Barbó, il giorno seguente, decise di non partecipare alla sepoltura – preferiva di mantenere il suo Giovanni dentro di sé nella memoria con i suoi passi che si affievolivano giù per la scala.

Molti anni più tardi trovarono un cancro nel seno di Barbó e le amputarono la tetta malata. Lei si consolava dicendo: “Tanto non c’è più Giovanni a giocarci.”

Stress di esame

Allora studiavo medicina e questo significava che dovevo sempre fare degli esami.

Per non incontrare in ogni momento nella mia città universitaria, in Germania, i miei compagni di corso che tendevano a logorarmi il sistema nervoso con le loro ansie, solevo fare la valigia e scendere a Corniglia, nel migliore dei casi da sola, perché li avevo abbastanza quiete.

Gli inviti regolari a cena in compagnia erano sicuri – Giovanni incaricava, ogni volta Barbó di chiedermi se avevo studiato bene ed abbastanza; solamente dopo la mia risposta affermativa seguiva l’invito.

Durante il giorno ero rinchiusa. Il mormorio del mondo nel carugio non mi disturbava in nessun modo. La mia disciplina bastava per sostenermi fino al tardo pomeriggio – anche se capitavano dei momenti dove mi sentivo sull’orlo della disperazione per la quantità di materiale da imparare, che mi induceva a combattere come uno che sta annegando.

Appena il sole tramontava sopra il piccolo triangolo di mare che potevo vedere dal nostro balcone, chiudevo i libri, scendevo giù per i gradini della ‘scala santa’ e, come una star della TV, entravo in scena nel carugio.

In fondo mi aspettava Lore, chiamato lo zio, il fedele amico, non anziano, ma con l’aspetto da anziano. Lore aveva lavorato durante tutta la giornata piegato sulle ginocchia nel campo e aveva voglia di fare due passi con la schiena dritta, ed io avevo frugato per delle ore nel campo della scienza del corpo umano per trovarci i bruchi, dai quali speravo che si sviluppassero bellissime farfalle. Una speranza che, per dire la verità, non si è avverata durante il mio lavoro come medico nel sistema sanitario tedesco alla vigilia del 21° secolo. Il vento era troppo rigido per le farfalle.

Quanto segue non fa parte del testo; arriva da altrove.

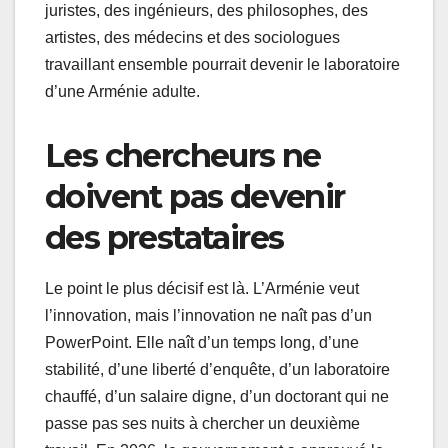
juristes, des ingénieurs, des philosophes, des
artistes, des médecins et des sociologues
travaillant ensemble pourrait devenir le laboratoire
d’une Arménie adulte.
Les chercheurs ne
doivent pas devenir
des prestataires
Le point le plus décisif est là. L’Arménie veut
l’innovation, mais l’innovation ne naît pas d’un
PowerPoint. Elle naît d’un temps long, d’une
stabilité, d’une liberté d’enquête, d’un laboratoire
chauffé, d’un salaire digne, d’un doctorant qui ne
passe pas ses nuits à chercher un deuxième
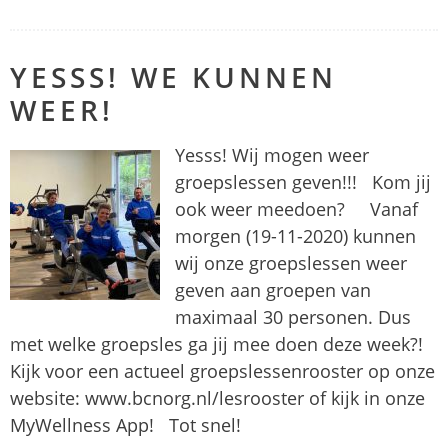
YESSS! WE KUNNEN
WEER!
Yesss! Wij mogen weer
groepslessen geven!!! Kom jij
ook weer meedoen? Vanaf
morgen (19-11-2020) kunnen
wij onze groepslessen weer
geven aan groepen van
maximaal 30 personen. Dus
met welke groepsles ga jij mee doen deze week?!
Kijk voor een actueel groepslessenrooster op onze
website: www.bcnorg.nl/lesrooster of kijk in onze
MyWellness App! Tot snel!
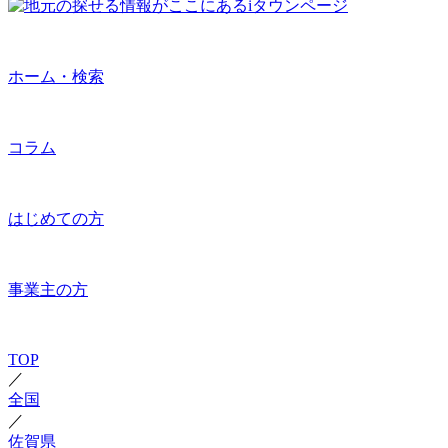
ホーム・検索
コラム
はじめての方
事業主の方
TOP
／
全国
／
佐賀県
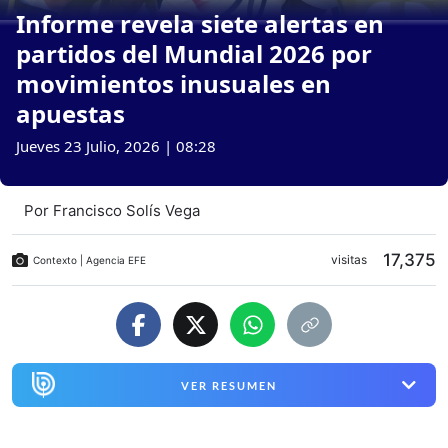
Informe revela siete alertas en
partidos del Mundial 2026 por
movimientos inusuales en
apuestas
Jueves 23 Julio, 2026 | 08:28
Por
Francisco Solís Vega
17,375
visitas
Contexto | Agencia EFE
VER RESUMEN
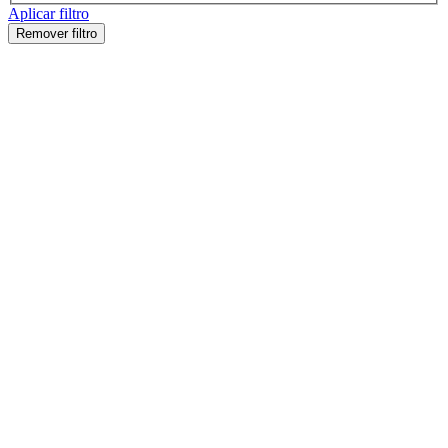
Aplicar filtro
Remover filtro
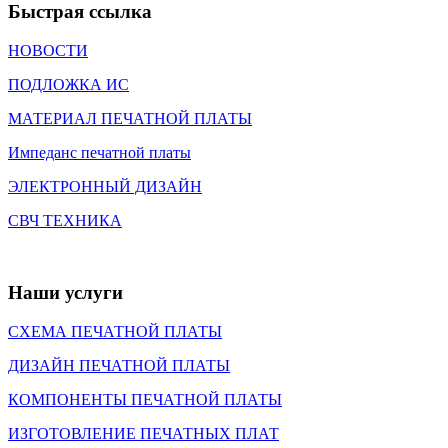
Быстрая ссылка
НОВОСТИ
ПОДЛОЖКА ИС
МАТЕРИАЛ ПЕЧАТНОЙ ПЛАТЫ
Импеданс печатной платы
ЭЛЕКТРОННЫЙ ДИЗАЙН
СВЧ ТЕХНИКА
Наши услуги
СХЕМА ПЕЧАТНОЙ ПЛАТЫ
ДИЗАЙН ПЕЧАТНОЙ ПЛАТЫ
КОМПОНЕНТЫ ПЕЧАТНОЙ ПЛАТЫ
ИЗГОТОВЛЕНИЕ ПЕЧАТНЫХ ПЛАТ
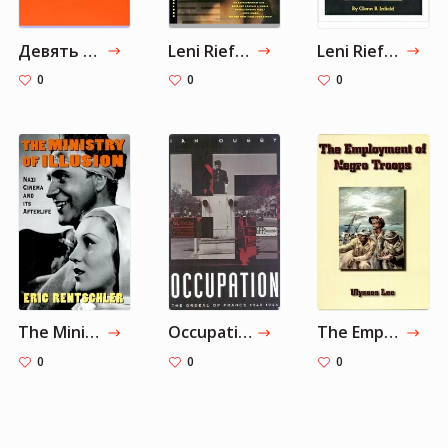
Девять рассказов
Leni Riefenstahl
Leni Riefenstahl
0
0
0
The Ministry of Illusion
Occupation: The Ordeal of France
The Employment of Negro Troops
0
0
0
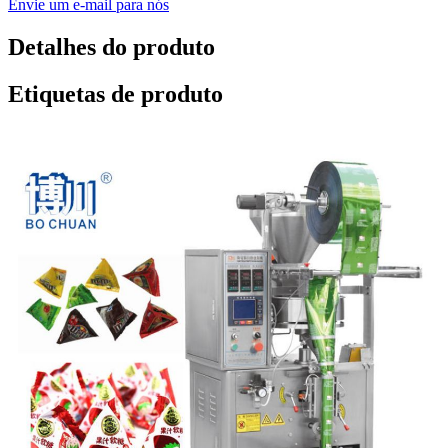
Envie um e-mail para nós
Detalhes do produto
Etiquetas de produto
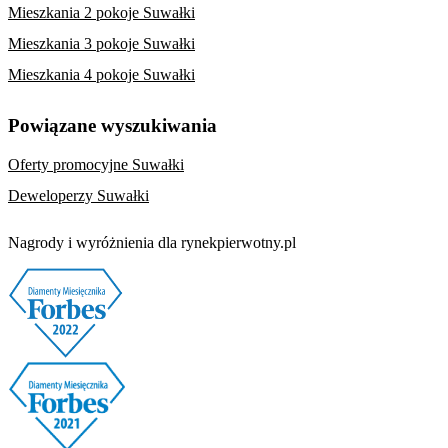
Mieszkania 2 pokoje Suwałki
Mieszkania 3 pokoje Suwałki
Mieszkania 4 pokoje Suwałki
Powiązane wyszukiwania
Oferty promocyjne Suwałki
Deweloperzy Suwałki
Nagrody i wyróżnienia dla rynekpierwotny.pl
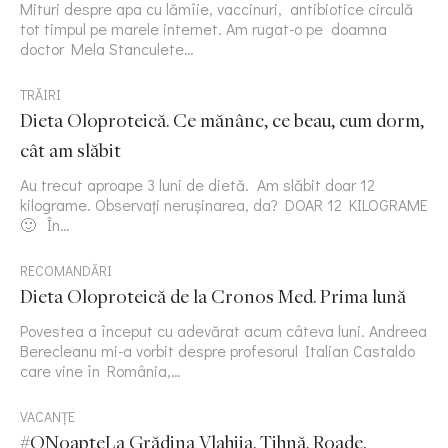
Mituri despre apa cu lămîie, vaccinuri, antibiotice circulă
tot timpul pe marele internet. Am rugat-o pe doamna
doctor Mela Stanculete…
TRĂIRI
Dieta Oloproteică. Ce mănânc, ce beau, cum dorm,
cât am slăbit
Au trecut aproape 3 luni de dietă. Am slăbit doar 12
kilograme. Observați nerușinarea, da? DOAR 12 KILOGRAME
🙂 În…
RECOMANDĂRI
Dieta Oloproteică de la Cronos Med. Prima lună
Povestea a început cu adevărat acum câteva luni. Andreea
Berecleanu mi-a vorbit despre profesorul Italian Castaldo
care vine în România,…
VACANȚE
#ONoapteLa Grădina Vlahiia. Tihnă. Roade.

Lore ed io andavamo a spasso, orgogliosi e contenti. Attraversavamo il carugio, la piazza e arrivavamo in Santa Maria.

Santa Maria è una bellissima piazzetta sospesa in altezza sopra il mare. Un tempo davanti questa piazzetta si allungava un promontorio con la chiesa di S.Maria. Si racconta che un giorno il promontorio sia franato in mare durante la messa con i fedeli e il parroco. Chini sopra il parapetto facevamo in tempo a vedere il sole cadere nel mare, e l’impressione ci dava un forte senso di caducità e ci induceva a contemplazioni filosofiche, che oggi mi sembrano vere come allora.L‘ammirabile e fedele aiuto dei miei amici Barbó, Giovabbi e Lore fece in modo che io passassi con successo i miei esami, e ancora oggi non so cosa vuol dire stress da esame.Adesso sono vecchia e non sarei in grado di affrontare nessun esame. L’unico esame che mi aspetta è il morire, e quest’ultimo esame non rilascia diplomi. 

Al mare il Danubio blu

L’ultimo dell’anno è un giorno speciale, un giorno di passaggio a qualche cosa di nuovo, anche se a pensarci bene, è un giorno scelto in modo arbitrario.

Il giorno di S.Silvestro, l’ultimo dell’anno, è nelle 5 Terre – come dappertutto in Italia – il giorno della grande abbuffata, detta ‘cenone’.

Per l’occasione avevamo invitato alcuni amici dalla Germania e io avevo passato delle ore in cucina per comporre una cena che meritasse il nome di ‘cenone’. C’ero riuscita. Passammo seduti al tavolo ore mangiando, gustando sei piatti e bevendo vino e, con il dolce, lo sciacchetrà.

Alla fine sentimmo il bisogno di movimento. I nostri amici avevano immaginato una sorpresa. Scesero giù in paese e prepararono tutto clandestinamente, mentre io e mio marito pulivamo il tavolo e la cucina.

Poco prima di mezzanotte tutta Corniglia era in piedi e la gente si apprestava a baciare tutti quelli che avrebbe incontrato. Gli amici parcheggiarono la loro 2 CV al centro della piazza, aprirono le portiere, ci fissarono due torce e fecero partire il mangianastri con “Il Danubio blu”, che fu ripetuto mille volte. Dopo poco, la piazza era affollata di cornigliesi che si lanciarono nel valzer volteggiando sfrenati e sereni fino al primo mattino.

Il duomo brucia

Il duomo brucia

A questo bellissimo ultimo dell’anno doveva seguirne un altro, molto diverso.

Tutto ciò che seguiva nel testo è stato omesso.